■ Exercise prompt ■
Everything in the entries is to be written out exactly, except for the pictures.
Content starts
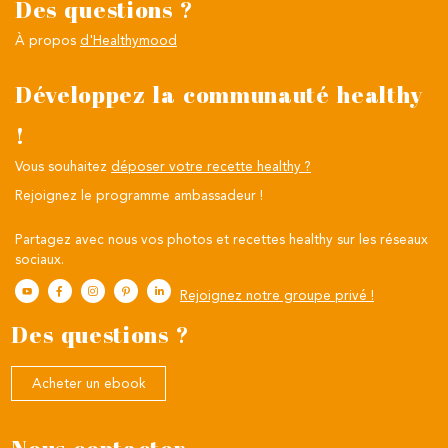
Des questions ?
À propos
d'Healthymood
Développez la communauté healthy
!
Vous souhaitez
déposer votre recette healthy ?
Rejoignez le programme ambassadeur !
Partagez avec nous vos photos et recettes healthy sur les réseaux
sociaux.
Rejoignez notre groupe privé !
Des questions ?
Acheter un ebook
Content ends
■ Solution to this task ■
Des questions ?
À propos
d'Healthymood
Développez la communauté healthy
!
Vous souhaitez
déposer votre recette healthy ?
Rejoignez le programme ambassadeur !
Partagez avec nous vos photos et recettes healthy sur les réseaux
sociaux.
Rejoignez notre groupe privé !
Des questions ?
Acheter un ebook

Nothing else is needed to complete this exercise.